START SUPPLIED RECORDS

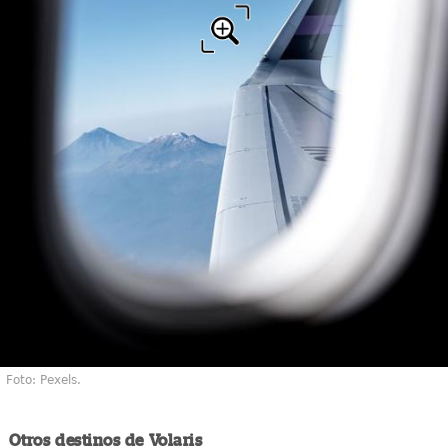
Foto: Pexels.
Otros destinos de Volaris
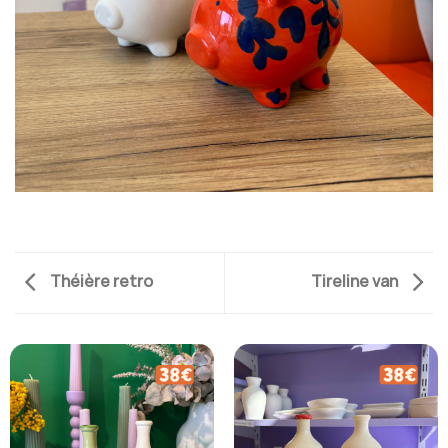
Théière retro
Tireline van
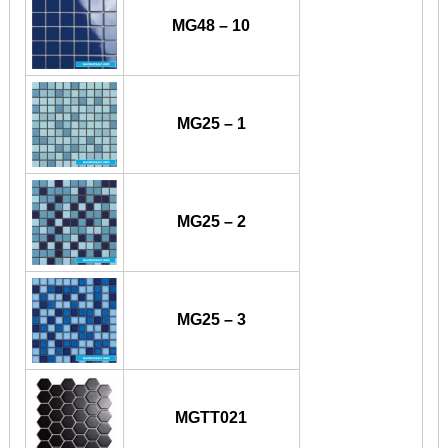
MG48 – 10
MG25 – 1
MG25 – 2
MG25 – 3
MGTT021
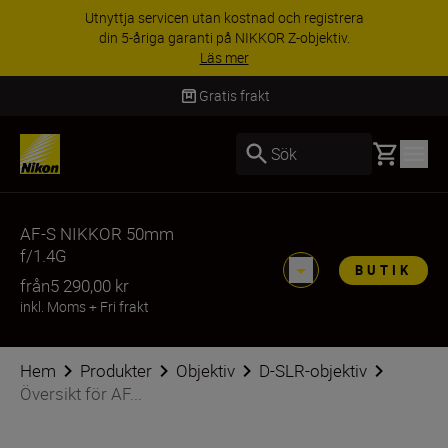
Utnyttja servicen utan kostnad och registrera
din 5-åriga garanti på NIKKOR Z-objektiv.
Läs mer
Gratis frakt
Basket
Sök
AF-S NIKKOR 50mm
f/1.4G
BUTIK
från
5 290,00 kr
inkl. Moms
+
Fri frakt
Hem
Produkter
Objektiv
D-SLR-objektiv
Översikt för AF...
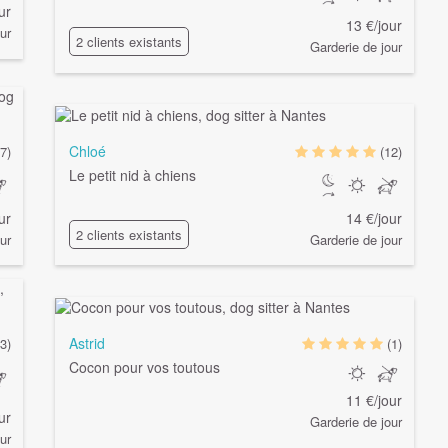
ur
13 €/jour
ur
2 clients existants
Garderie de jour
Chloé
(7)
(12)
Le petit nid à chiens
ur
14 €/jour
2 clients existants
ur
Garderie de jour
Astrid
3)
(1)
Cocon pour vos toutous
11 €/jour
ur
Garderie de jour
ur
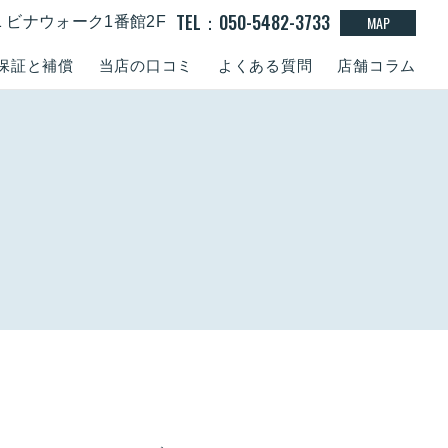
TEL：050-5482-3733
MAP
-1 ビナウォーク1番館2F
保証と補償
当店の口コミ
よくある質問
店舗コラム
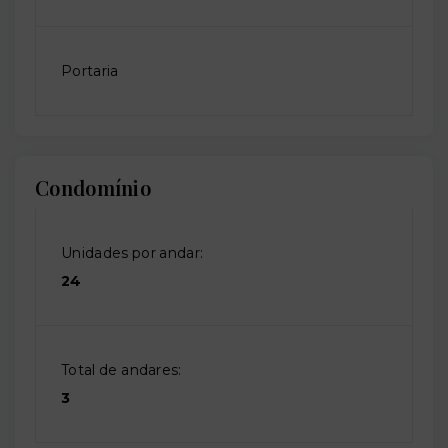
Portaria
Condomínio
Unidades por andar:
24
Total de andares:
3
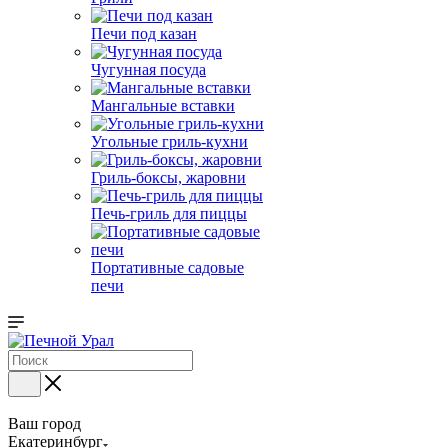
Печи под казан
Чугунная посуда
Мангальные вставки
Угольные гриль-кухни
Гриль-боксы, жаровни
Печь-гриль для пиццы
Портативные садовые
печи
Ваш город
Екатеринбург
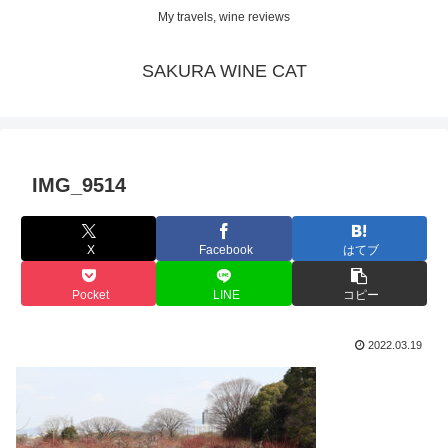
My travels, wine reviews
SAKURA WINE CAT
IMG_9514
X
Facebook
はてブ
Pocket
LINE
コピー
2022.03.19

END SUPPLIED RECORDS

• **TRY IT**
Copy out nothing but text: transcribe the listing exactly and skip each picture.

• **RESPONSE TO THIS TASK**
Foto: Pexels.
Otros destinos de Volaris
Théière retro
Tireline van
MG48 – 10
MG25 – 1
MG25 – 2
MG25 – 3
MGTT021
Utnyttja servicen utan kostnad och registrera
din 5-åriga garanti på NIKKOR Z-objektiv.
Läs mer
Gratis frakt
Basket
Sök
AF-S NIKKOR 50mm
f/1.4G
BUTIK
från
5 290,00 kr
inkl. Moms
+
Fri frakt
Hem
Produkter
Objektiv
D-SLR-objektiv
Översikt för AF...
ur
13 €/jour
ur
2 clients existants
Garderie de jour
Chloé
(7)
(12)
Le petit nid à chiens
ur
14 €/jour
2 clients existants
ur
Garderie de jour
Astrid
3)
(1)
Cocon pour vos toutous
11 €/jour
ur
Garderie de jour
ur
TEL：050-5482-3733
MAP
-1 ビナウォーク1番館2F
保証と補償
当店の口コミ
よくある質問
店舗コラム
Portaria
Condomínio
Unidades por andar:
24
Total de andares:
3
Печи под казан
Чугунная посуда
Мангальные вставки
Угольные гриль-кухни
Гриль-боксы, жаровни
Печь-гриль для пиццы
Портативные садовые
печи
Ваш город
Екатеринбург
My travels, wine reviews
SAKURA WINE CAT
IMG_9514
X
Facebook
はてブ
Pocket
LINE
コピー
2022.03.19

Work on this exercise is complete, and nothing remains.